[Gretl-users] Re: How could ESS data be weighted in Gretl software package?
Am 22.07.2022 um 18:20 schrieb Riccardo (Jack) Lucchetti:
On Fri, 22 Jul 2022, Sven Schreiber wrote:
> (See here: https://www.stata.com/manuals13/rivregress.pdf, p.12 -
> specifically, "X_1'X_1, X'X, X'y, y'y, Z'Z, Z'X, and
Z'y are replaced
> with [always a D in the middle]", where D is a diagonal matrix with
> normalized weights.)
>
> So isn't this the same as multiplying everything (X_1, X_2, Y, y; in
> Stata's notation) with the square roots of the normalized weights and
> then doing standard IV? Just like WLS amounts to multiplying everything
> with the root of the weight and then running OLS.
>
> Yes, R2 has to be treated specially, but the rest?
Since you mentioned Stata, I thought I'd try a little numerical
experiment on my earlier conjecture, and, surprisingly enough, it
appears that I was right: if you run 2-step estimation substituing wls
for ols, the coefficient estimates are exactly spot-on.

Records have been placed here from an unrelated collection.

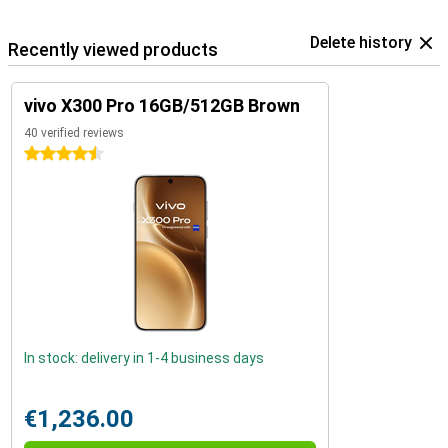
Delete history
Recently viewed products
vivo X300 Pro 16GB/512GB Brown
40 verified reviews
4.5 stars
In stock: delivery in 1-4 business days
€1,236.00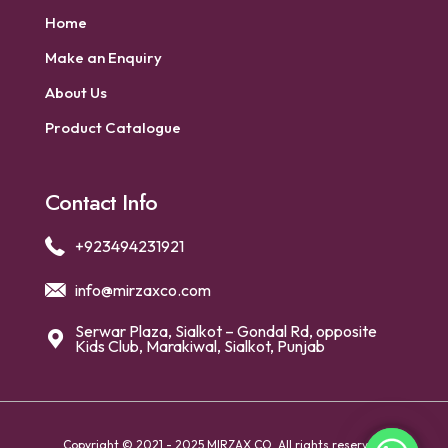
Home
Make an Enquiry
About Us
Product Catalogue
Contact Info
+923494231921
info@mirzaxco.com
Serwar Plaza, Sialkot – Gondal Rd, opposite
Kids Club, Marakiwal, Sialkot, Punjab
Copyright © 2021 - 2025 MIRZAX CO. All rights reserved.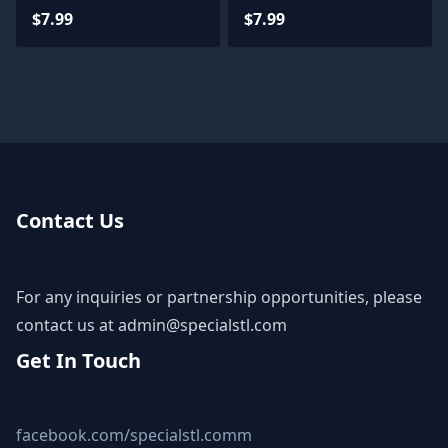
Teen Titan 3D Print
$7.99
$7.99
STL
Contact Us
For any inquiries or partnership opportunities, please
contact us at
admin@specialstl.com
Get In Touch
facebook.com/specialstl.comm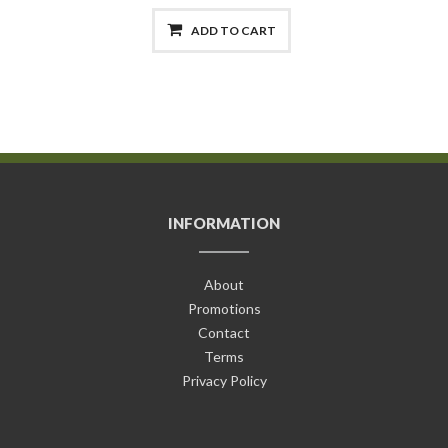
ADD TO CART
INFORMATION
About
Promotions
Contact
Terms
Privacy Policy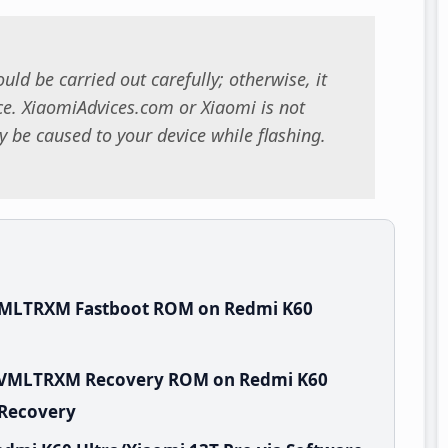
uld be carried out carefully; otherwise, it
. XiaomiAdvices.com or Xiaomi is not
 be caused to your device while flashing.
.VMLTRXM Fastboot ROM on Redmi K60
.0.VMLTRXM Recovery ROM on Redmi K60
 Recovery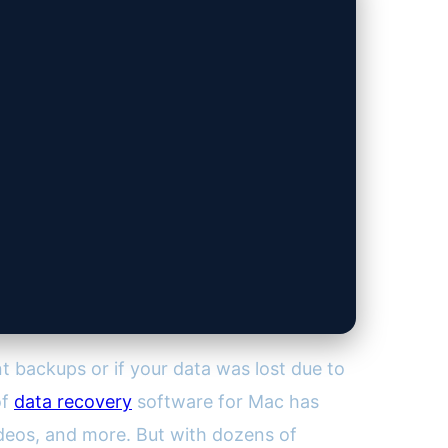
t backups or if your data was lost due to
of
data recovery
software for Mac has
ideos, and more. But with dozens of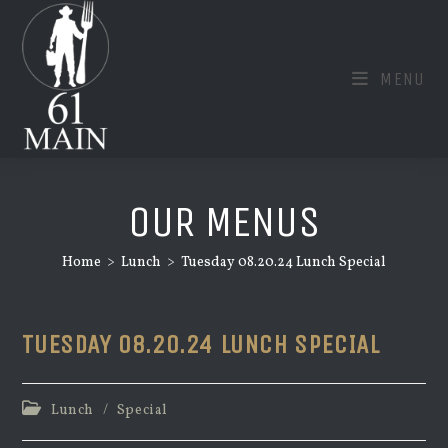
Skip
to
content
MENU
OUR MENUS
Home
>
Lunch
>
Tuesday 08.20.24 Lunch Special
TUESDAY 08.20.24 LUNCH SPECIAL
Post
Lunch
/
Special
category: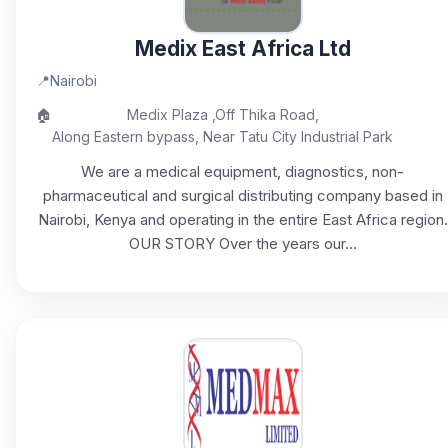
Medix East Africa Ltd
📍
Nairobi
🏠
Medix Plaza ,Off Thika Road,
Along Eastern bypass, Near Tatu City Industrial Park
We are a medical equipment, diagnostics, non-
pharmaceutical and surgical distributing company based in
Nairobi, Kenya and operating in the entire East Africa region.
OUR STORY Over the years our...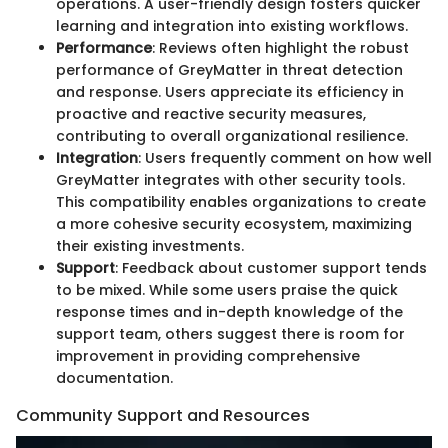
operations. A user-friendly design fosters quicker
learning and integration into existing workflows.
Performance
: Reviews often highlight the robust
performance of GreyMatter in threat detection
and response. Users appreciate its efficiency in
proactive and reactive security measures,
contributing to overall organizational resilience.
Integration
: Users frequently comment on how well
GreyMatter integrates with other security tools.
This compatibility enables organizations to create
a more cohesive security ecosystem, maximizing
their existing investments.
Support
: Feedback about customer support tends
to be mixed. While some users praise the quick
response times and in-depth knowledge of the
support team, others suggest there is room for
improvement in providing comprehensive
documentation.
Community Support and Resources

I believe this is basically
one part of the point I'm trying to make.
The standard error, however are not.
And this strikes me as the standard result when you run IV explicitly in
two stages, that you would need to adjust the second stage in that respect.
Here's in hansl form what I have in mind:
<hansl-add-to-Jacks-script>
# just weight everything
series w_factor = sqrt(wt / mean(wt))
loop foreach i const y x z1 z2
series $i_w = w_factor * $i
endloop
list Xw = const_w x_w
list Zw = const_w z1_w z2_w
tsls y_w Xw ; Zw --no-tests
</hansl-add-to-Jacks-script>
The coefficients agree exactly with those from your function.
Now, I haven't cross-checked the standard errors there with Stata or
anything. I tend to think they should be right, but I'm not certain.
Maybe you could have another look.
thanks
sven